Des avantages évidents
Tout comme leurs prédécesseurs, les outils #nocode offrent la facilité, la rapidité et la souplesse dans la composition des applications. Ce qu’elles ont de plus aujourd’hui, c’est qu’elles s’inscrivent toutes dans une architecture « cloud » avec ses paradigmes techniques et commerciaux : un hébergement externalisé et sécurisé, un déploiement de fait aisé, une montée en charge fluide et maîtrisée pour les aspects techniques et un modèle tarifaire simple puisque basé sur l’abonnement pour l’aspect commercial. Le multiple plateforme (desktop, tablette, mobile) est aussi un atout certain.

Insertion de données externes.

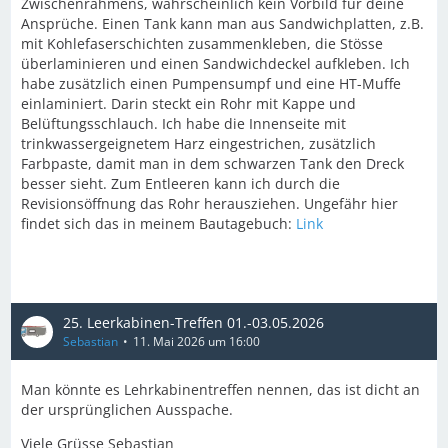
Zwischenrahmens, wahrscheinlich kein Vorbild für deine
Ansprüche. Einen Tank kann man aus Sandwichplatten, z.B.
mit Kohlefaserschichten zusammenkleben, die Stösse
überlaminieren und einen Sandwichdeckel aufkleben. Ich
habe zusätzlich einen Pumpensumpf und eine HT-Muffe
einlaminiert. Darin steckt ein Rohr mit Kappe und
Belüftungsschlauch. Ich habe die Innenseite mit
trinkwassergeignetem Harz eingestrichen, zusätzlich
Farbpaste, damit man in dem schwarzen Tank den Dreck
besser sieht. Zum Entleeren kann ich durch die
Revisionsöffnung das Rohr herausziehen. Ungefähr hier
findet sich das in meinem Bautagebuch:
Link
25. Leerkabinen-Treffen 01.-03.05.2026
Sebastian
11. Mai 2026 um 16:00
Man könnte es Lehrkabinentreffen nennen, das ist dicht an
der ursprünglichen Ausspache.
Viele Grüsse Sebastian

Mais des défauts endogènes occultés
Le premier défaut est inhérent à l’environnement cloud de ces outils : le mode SaaS offert pour la plupart soulève les questions récurrentes de sécurité, confidentialité et réversibilité des données qui y sont gérées. On a du mal à imaginer une entreprise développer une application critique pour son activité sur une plateforme dont elle ne maîtrise pas la solidité et la pérennité. Phénomène accentué par la nécessité fréquente d’agréger de multiples outils et services pour couvrir l’ensemble des besoins fonctionnels.

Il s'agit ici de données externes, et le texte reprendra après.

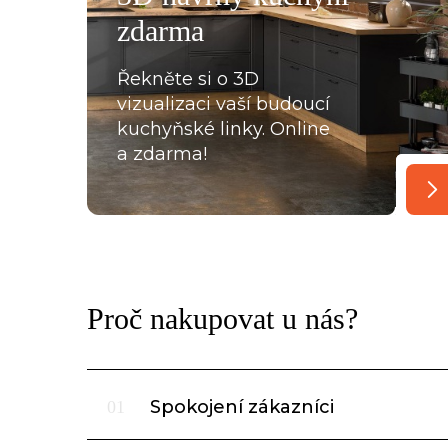
oradili s každou překážkou, která na ně ať už ze strany
zdarma
lace, křivých zdí apod., vykoukla. Nakonec při předání
Řekněte si o 3D
vizualizaci vaší budoucí
kuchyňské linky. Online
a zdarma!
Proč nakupovat u nás?
Spokojení zákazníci
01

Le deuxième défaut est propre à toutes les solutions standards promettant de répondre à des besoins individualisés, à partir d’une mécanique unique. Constat vécu par tous ceux qui s’y sont déjà frottés au travers des CMS par exemple, c’est le piège du 80/20 ou 90/10 : L’outil va permettre de résoudre aisément et rapidement 90% de votre problème, et les 10% restant – que vous avez souvent négligé en vous engageant avec enthousiasme dans le projet – vont vous compliquer la vie, vous faire perdre temps et argent, voire vous amener à abandonner le projet s’ils s’avèrent critiques.
Le troisième écueil, et non des moindres, est celui de la confusion entretenue dans le potentiel réel de ces outils avec les compétences et la disponibilité d’un usager non spécialiste. Leur présentation, toujours plus séduisantes, amènent à faire croire qu’on pourra tout faire avec. Ce qui est une erreur. Car si un bon ouvrier a toujours de bons outils, ce n’est pourtant pas l’outil qui fait l’ouvrier. Ce n’est pas parce que vous maîtriserez Word que vous deviendrez auteur de roman à succès. Tous ceux qui travaillent – les développeurs, chefs de projet et autres PO – dans la conception d’applications le savent bien. Outre du temps dédié, leurs activités imposent des dispositions mentales particulières, d’abstraction pour la conception, de raisonnement algorithmique pour le codage organique des process, qui ne s’improvisent pas et/ou ne peuvent émerger simplement par ces outils. Combien d’utilisateurs bureautiques, forcément un peu curieux et volontaires, ont cédé aux sirènes du #nocode version Access par exemple, et qui ont souffert – en temps et énergie – pour arriver à un résultat potable, quand ils l’on atteint ?
Alors, mort ou salut ?
Evidemment, ni l’un ni l’autre. L’offre actuelle a tout pour séduire un large éventail de nouveaux praticiens et développer encore de nouveaux profils de développeurs. C’est donc un marché qui s’élargit. Et puis, si les premiers chantiers ne révèlent pas de carrières de développeurs, comme on a pu le voir avec les logiciels antérieurs, ça fait toujours du travail de maintenance et d’évolution pour des spécialistes.
Et n’oublions pas, ceux qui ont réussi et fait fortune à l’époque de la ruée vers l’or, ce n’est pas les chercheurs mais les vendeurs de pelles et de pioches. En d’autres termes, n’achetez pas de machine à pain, laissez-faire votre boulanger, vous aurez du mal à l’égaler, en qualité et dans la durée.